As Orange County supervisors move to establish a new system for them to pay into their pensions, Supervisor Todd Spitzer is questioning legal advice that he said gives a green light to supervisors to claim tax deductions on their pension contributions.

The new arrangement, quietly approved last week on a unanimous vote, sets up voluntary “charitable contributions” from supervisors’ paychecks to the county to compensate for their employee share of pensions.

Spitzer said he is concerned about legal advice indicating that supervisors intend to claim the contributions as tax deductions.

“I’m not sure the IRS is going to be comfortable with this,” said Spitzer. “You’re basically reimbursing something that benefits yourself, and then you’re going to write it off.”

“On its face it doesn’t seem logical or right. It doesn’t seem lawful,” Spitzer said. He has sought an IRS opinion on the issue, he said.

Board Chairman Shawn Nelson, meanwhile, disagreed with Spitzer’s analysis, noting that the direct pension plan payments would still come from the county.

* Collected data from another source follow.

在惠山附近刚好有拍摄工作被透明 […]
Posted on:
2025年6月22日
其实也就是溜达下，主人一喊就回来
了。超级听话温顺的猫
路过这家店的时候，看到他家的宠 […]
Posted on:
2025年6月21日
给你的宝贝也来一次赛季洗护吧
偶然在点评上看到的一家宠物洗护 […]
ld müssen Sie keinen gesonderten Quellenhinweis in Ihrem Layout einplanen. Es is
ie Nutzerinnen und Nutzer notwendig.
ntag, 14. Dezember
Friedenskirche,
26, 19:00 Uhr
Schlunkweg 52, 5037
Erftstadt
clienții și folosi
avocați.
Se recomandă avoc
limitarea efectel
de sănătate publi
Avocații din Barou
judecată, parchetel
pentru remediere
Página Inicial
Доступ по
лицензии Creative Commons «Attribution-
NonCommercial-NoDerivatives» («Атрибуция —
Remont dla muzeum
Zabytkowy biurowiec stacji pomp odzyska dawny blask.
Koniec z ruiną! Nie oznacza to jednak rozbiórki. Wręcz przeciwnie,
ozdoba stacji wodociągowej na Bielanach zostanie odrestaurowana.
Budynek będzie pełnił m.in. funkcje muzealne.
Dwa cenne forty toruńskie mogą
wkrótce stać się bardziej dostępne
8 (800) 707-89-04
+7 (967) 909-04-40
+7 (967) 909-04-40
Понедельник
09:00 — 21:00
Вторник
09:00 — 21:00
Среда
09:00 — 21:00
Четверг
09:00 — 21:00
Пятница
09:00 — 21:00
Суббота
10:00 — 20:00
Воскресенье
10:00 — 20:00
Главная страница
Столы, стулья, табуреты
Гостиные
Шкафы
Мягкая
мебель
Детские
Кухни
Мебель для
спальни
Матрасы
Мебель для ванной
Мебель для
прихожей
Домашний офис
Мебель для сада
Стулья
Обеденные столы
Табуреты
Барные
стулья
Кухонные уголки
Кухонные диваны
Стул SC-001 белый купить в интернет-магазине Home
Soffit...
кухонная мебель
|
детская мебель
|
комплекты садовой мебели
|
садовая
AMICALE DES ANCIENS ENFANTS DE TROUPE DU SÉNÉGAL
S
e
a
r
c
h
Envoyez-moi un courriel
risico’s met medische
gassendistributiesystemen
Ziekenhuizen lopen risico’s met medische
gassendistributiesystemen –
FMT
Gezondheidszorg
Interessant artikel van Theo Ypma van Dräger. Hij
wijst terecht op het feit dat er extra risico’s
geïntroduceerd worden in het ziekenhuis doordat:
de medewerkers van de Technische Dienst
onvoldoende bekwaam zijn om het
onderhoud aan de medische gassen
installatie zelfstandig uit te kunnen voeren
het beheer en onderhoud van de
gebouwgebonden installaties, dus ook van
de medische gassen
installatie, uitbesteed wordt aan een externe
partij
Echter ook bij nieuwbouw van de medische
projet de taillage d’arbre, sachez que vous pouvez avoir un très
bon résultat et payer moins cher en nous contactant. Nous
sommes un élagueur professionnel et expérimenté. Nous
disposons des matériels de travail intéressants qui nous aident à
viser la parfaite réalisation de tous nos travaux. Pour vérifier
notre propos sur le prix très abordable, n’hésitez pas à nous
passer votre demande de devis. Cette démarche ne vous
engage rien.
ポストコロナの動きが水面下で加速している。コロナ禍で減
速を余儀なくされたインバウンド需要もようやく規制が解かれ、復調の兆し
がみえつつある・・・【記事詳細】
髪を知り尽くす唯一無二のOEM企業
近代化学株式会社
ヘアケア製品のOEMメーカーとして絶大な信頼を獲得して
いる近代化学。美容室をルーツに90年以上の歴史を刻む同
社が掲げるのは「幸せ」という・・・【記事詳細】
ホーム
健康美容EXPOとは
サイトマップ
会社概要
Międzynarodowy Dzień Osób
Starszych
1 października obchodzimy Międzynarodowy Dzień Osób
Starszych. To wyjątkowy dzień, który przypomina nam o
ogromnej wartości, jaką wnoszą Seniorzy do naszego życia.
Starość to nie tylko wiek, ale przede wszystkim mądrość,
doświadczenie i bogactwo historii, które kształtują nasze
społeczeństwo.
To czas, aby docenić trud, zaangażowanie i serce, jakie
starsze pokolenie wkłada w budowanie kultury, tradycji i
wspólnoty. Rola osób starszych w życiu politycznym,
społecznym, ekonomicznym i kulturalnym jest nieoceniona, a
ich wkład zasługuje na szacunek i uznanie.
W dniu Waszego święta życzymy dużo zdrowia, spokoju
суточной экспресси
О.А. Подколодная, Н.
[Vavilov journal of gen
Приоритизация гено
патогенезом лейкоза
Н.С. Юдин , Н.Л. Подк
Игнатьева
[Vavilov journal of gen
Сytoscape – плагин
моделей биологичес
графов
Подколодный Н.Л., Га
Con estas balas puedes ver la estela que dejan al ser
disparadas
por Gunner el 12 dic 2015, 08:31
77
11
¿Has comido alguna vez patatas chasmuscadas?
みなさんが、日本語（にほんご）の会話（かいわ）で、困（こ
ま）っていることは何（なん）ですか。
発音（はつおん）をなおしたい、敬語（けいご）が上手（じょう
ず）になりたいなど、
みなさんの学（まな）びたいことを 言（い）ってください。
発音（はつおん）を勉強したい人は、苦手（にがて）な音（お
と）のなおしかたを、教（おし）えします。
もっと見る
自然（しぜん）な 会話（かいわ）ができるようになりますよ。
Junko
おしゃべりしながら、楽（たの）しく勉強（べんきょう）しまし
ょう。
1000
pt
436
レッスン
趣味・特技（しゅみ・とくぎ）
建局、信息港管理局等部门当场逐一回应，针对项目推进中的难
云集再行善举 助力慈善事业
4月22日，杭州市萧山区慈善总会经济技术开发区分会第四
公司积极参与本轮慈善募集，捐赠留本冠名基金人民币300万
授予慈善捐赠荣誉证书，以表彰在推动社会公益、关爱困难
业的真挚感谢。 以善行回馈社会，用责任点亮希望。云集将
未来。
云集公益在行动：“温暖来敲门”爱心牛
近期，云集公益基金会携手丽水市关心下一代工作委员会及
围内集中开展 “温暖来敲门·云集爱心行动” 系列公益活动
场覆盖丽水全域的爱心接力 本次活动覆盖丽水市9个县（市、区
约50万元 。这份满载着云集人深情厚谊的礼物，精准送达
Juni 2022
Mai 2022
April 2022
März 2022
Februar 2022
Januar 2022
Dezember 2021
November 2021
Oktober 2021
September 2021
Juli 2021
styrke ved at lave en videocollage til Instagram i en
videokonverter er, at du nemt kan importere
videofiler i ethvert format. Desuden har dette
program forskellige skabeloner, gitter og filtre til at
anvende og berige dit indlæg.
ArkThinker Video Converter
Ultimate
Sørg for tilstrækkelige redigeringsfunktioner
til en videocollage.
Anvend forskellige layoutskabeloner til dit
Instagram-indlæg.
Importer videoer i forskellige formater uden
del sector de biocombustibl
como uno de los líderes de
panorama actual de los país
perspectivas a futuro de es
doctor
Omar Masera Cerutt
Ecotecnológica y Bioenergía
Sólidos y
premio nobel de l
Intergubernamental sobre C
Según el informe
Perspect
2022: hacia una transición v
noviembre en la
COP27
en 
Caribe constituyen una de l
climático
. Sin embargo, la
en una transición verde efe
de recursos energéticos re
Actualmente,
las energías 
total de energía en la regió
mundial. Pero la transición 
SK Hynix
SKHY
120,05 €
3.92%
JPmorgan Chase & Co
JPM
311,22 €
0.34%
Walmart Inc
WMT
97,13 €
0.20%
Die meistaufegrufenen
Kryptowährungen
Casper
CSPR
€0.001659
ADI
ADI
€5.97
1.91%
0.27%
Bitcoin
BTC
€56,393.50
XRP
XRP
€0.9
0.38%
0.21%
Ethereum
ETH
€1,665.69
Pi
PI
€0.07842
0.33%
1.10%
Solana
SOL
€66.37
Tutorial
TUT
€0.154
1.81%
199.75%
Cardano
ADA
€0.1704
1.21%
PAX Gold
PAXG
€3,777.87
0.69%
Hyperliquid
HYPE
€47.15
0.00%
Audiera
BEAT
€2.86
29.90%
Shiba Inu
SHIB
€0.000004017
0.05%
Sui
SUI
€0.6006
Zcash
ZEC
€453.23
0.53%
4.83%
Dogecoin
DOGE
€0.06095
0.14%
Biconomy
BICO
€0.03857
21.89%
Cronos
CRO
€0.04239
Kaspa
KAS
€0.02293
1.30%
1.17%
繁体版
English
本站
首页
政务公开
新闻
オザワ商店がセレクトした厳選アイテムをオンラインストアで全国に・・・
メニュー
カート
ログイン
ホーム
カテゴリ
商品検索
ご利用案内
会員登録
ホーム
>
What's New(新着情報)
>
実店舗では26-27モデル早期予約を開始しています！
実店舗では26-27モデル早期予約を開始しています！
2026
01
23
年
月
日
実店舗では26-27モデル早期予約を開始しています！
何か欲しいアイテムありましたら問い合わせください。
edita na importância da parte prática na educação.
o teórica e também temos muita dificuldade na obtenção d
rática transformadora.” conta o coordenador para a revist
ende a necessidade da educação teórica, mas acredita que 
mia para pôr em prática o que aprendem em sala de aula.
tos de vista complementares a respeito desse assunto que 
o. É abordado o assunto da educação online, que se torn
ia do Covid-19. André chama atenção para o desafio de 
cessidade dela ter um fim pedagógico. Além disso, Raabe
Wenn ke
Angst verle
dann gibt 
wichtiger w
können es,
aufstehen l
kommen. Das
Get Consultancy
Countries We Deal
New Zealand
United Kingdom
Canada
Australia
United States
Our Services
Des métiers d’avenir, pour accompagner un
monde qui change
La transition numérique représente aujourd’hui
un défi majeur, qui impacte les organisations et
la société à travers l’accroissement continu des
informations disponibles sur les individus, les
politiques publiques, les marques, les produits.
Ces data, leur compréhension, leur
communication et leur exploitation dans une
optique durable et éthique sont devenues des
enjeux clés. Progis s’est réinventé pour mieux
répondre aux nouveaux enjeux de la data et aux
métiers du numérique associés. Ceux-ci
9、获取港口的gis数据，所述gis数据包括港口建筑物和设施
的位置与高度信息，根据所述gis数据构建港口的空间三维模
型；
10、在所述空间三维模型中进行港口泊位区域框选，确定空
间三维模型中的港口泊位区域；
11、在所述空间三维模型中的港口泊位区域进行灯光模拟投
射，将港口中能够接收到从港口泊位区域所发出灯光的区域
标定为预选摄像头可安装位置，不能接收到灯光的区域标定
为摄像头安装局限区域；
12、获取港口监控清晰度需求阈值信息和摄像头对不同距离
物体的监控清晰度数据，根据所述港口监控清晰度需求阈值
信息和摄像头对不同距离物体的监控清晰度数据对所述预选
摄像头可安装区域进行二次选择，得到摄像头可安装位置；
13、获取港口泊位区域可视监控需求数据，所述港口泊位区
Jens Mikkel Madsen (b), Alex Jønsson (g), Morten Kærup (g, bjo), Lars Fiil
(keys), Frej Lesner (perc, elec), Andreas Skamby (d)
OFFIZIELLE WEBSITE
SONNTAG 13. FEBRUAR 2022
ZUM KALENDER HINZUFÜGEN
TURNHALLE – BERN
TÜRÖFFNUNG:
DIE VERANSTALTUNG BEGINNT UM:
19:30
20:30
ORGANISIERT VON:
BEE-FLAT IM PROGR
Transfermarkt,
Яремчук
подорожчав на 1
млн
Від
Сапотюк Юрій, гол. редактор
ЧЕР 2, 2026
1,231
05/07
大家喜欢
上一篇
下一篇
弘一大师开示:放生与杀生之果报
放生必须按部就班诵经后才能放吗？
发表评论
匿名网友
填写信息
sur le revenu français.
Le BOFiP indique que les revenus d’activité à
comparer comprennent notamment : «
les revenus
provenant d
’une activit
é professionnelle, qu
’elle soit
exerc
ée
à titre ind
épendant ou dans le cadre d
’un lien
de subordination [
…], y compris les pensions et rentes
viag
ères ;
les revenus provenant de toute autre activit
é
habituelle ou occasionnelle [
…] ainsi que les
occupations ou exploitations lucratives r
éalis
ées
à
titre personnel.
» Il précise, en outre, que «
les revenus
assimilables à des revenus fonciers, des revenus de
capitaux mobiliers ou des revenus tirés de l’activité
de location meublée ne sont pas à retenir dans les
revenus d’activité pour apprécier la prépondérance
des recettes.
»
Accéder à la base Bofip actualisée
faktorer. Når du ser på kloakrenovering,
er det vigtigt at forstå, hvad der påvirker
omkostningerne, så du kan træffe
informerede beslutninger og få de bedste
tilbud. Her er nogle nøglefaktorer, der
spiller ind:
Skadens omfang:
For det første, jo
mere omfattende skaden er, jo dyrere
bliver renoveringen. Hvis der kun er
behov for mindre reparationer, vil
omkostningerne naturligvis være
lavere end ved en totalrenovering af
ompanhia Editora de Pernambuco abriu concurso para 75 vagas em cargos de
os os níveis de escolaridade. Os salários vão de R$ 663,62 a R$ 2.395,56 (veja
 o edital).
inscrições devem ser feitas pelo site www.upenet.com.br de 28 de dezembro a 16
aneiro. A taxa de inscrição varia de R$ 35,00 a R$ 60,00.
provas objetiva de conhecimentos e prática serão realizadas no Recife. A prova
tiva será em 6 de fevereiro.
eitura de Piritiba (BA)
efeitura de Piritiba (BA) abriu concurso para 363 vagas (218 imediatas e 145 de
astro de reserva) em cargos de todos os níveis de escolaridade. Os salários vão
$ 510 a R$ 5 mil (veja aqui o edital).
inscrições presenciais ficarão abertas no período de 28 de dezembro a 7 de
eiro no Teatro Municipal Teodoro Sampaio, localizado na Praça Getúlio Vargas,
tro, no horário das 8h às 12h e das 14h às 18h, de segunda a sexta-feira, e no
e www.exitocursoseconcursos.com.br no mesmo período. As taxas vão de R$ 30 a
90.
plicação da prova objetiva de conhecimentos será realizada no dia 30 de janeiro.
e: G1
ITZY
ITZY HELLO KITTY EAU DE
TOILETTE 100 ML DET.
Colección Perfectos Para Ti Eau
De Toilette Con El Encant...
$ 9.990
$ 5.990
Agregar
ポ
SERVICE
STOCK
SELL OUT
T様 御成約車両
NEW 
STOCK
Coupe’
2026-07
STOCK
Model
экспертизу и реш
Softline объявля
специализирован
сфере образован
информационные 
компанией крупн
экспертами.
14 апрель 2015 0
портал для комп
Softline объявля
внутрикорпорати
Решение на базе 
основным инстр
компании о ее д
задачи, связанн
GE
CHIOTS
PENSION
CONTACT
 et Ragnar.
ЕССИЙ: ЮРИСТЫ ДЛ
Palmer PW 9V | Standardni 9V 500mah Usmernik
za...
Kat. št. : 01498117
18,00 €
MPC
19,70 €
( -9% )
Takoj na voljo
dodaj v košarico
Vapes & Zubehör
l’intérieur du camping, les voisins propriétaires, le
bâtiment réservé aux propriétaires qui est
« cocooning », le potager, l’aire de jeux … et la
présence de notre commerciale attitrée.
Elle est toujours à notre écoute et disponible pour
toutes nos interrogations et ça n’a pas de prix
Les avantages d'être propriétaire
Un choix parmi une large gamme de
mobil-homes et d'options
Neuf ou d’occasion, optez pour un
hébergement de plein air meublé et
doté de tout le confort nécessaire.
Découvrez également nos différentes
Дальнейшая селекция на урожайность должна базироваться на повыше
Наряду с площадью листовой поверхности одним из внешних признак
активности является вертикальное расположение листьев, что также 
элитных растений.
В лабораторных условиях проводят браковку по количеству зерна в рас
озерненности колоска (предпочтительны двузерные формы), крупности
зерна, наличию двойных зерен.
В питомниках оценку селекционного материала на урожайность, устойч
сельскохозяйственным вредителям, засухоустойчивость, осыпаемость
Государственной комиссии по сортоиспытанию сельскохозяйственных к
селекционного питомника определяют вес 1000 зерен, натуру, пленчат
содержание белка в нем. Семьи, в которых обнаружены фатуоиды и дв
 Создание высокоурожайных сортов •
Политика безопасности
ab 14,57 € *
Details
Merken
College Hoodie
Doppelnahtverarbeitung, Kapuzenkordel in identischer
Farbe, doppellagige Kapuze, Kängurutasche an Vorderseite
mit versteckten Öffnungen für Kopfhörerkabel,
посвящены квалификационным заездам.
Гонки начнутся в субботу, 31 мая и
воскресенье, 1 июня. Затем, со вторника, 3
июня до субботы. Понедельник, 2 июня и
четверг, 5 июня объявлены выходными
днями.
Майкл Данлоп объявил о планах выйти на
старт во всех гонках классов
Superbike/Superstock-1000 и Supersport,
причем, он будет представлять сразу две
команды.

“Anyone’s allowed to make a contribution, and it’s not your pension contribution. It’s an amount equal to [it],” Nelson said. “There’s a fictional tie-in to your pension,” he added. “You’re not actually deducting your pension contribution.”

County Counsel Nick Chrisos didn’t return a message seeking comment, and the rest of the Board of Supervisors couldn’t be reached late Tuesday afternoon.

Much of Spitzer’s concern rests with an outside legal opinion from Orrick, Herrington and Sutcliffe, which he said was the only legal advice on the topic provided by the county counsel.

According to Spitzer, that May 7 opinion is only four paragraphs long and states that the pension contribution should be tax deductible.

Beyond appearing questionable on its face, Spitzer said, the opinion lacks any supporting evidence, such as citing regulations, tax codes or case law.

“Really?” asked Spitzer. “I’m going to take IRS and potential prosecutorial exposure advice from a four-paragraph memo with no legal research, no citations, no call to IRS?”

“It’s just crazy to me,” he said.

Nelson, meanwhile, considered the supervisors’ charitable donation and the county’s pension contribution on their behalf to be completely separate.

“The supervisors aren’t donating their pension contribution to the pension plan,” said Nelson. “All the supervisors are doing is making a charitable contribution.”

Last week’s move was the latest in a series of efforts to reform supervisors’ pensions, which have attracted strong criticism from labor leaders.

While supervisors have pushed employees to contribute their full share and some employee groups have agreed, the supervisors haven’t done so themselves.

Past reform efforts have been largely spearheaded by Nelson, who has pushed to eliminate the supervisors’ pensions and replace them with either a 401(k) plan or Social Security.

But those efforts failed from a lack of support by his colleagues, leading Nelson to lobby for a requirement that new supervisors accept the lowest available pension plan, 1.62 percent at 65.

That change was approved by voters last June, with Spitzer coming in under the new plan when he was sworn in this January.

“I think we’ve made a lot of progress” on supervisors’ pensions, said Nelson, describing the 1.62 percent at 65 requirement as an “enormous” improvement.

“There is no system in trouble that pays benefits at the age of 65,” other than Social Security, he added.

Supervisor John Moorlach accepts the most generous pension among his colleagues: 2.7 percent at 55. He said he pays for the bump in benefits through a “reverse pickup” of around $14,000 per year.

Spitzer and Supervisor Janet Nguyen receive 1.62 percent at 65, while Nelson and Vice Chairwoman Pat Bates aren’t part of the county’s pension system.

Moorlach recently took credit for the new arrangement, calling paying his full employee share “the appropriate course of action” as county managers agree to pay their share.

Meanwhile, Spitzer said he also endorses having supervisors pay their full share but is left concerned about the approach.

“We should be doing what we’re asking of our employees. But we have to make sure it’s lawful,” said Spitzer.